WORK REQUEST:
Would you please copy each line of the listing that mentions "КубГУ"?

DATASET:
++++++++++++++++++++

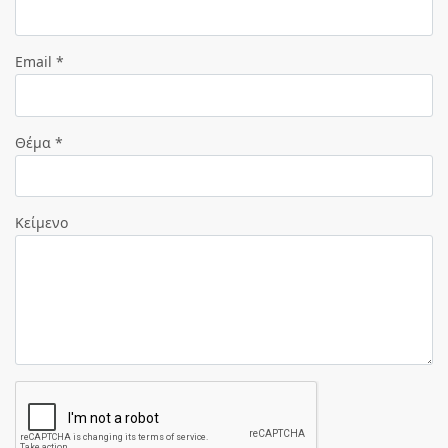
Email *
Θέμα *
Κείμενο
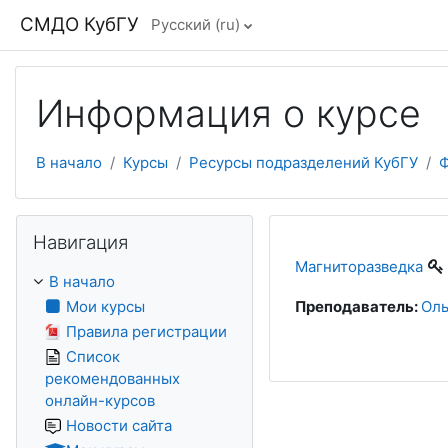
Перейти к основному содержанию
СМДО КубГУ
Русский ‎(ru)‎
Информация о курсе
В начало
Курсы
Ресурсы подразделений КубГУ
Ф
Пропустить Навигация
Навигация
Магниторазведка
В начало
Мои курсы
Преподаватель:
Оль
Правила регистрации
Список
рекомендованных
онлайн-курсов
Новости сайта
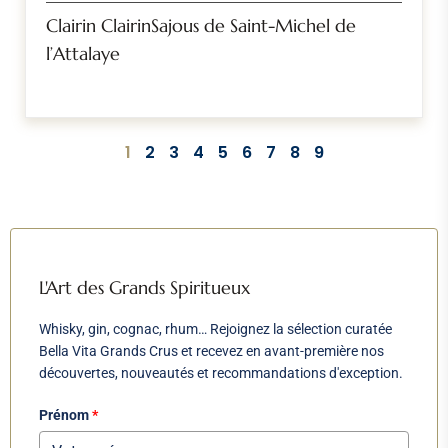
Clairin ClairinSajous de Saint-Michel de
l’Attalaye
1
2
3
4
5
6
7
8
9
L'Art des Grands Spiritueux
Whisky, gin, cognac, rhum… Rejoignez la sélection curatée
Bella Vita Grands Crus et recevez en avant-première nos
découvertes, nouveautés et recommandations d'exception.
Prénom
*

++++++++++++++++++++

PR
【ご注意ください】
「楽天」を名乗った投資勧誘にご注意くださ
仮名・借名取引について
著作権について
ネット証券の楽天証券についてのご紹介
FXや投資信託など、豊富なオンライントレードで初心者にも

++++++++++++++++++++

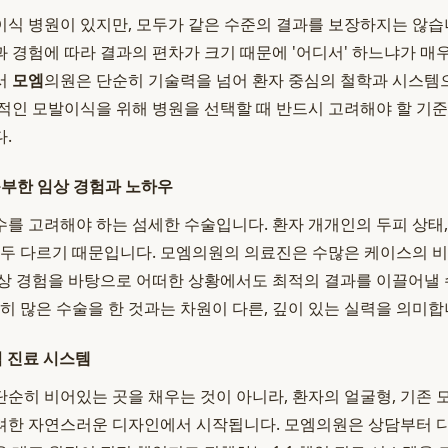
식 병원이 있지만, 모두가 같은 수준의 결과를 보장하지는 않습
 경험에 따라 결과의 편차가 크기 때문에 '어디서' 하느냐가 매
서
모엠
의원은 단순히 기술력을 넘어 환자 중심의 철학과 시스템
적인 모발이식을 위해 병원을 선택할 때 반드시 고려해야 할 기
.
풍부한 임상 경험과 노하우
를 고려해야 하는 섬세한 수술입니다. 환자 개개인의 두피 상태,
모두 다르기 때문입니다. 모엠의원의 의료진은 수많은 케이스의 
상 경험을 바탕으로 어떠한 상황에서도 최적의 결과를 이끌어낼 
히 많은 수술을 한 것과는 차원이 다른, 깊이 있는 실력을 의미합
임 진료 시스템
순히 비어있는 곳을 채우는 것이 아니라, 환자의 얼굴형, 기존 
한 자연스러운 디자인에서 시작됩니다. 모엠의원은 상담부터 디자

++++++++++++++++++++

RESULT BELOW:
СМДО КубГУ
Ресурсы подразделений КубГУ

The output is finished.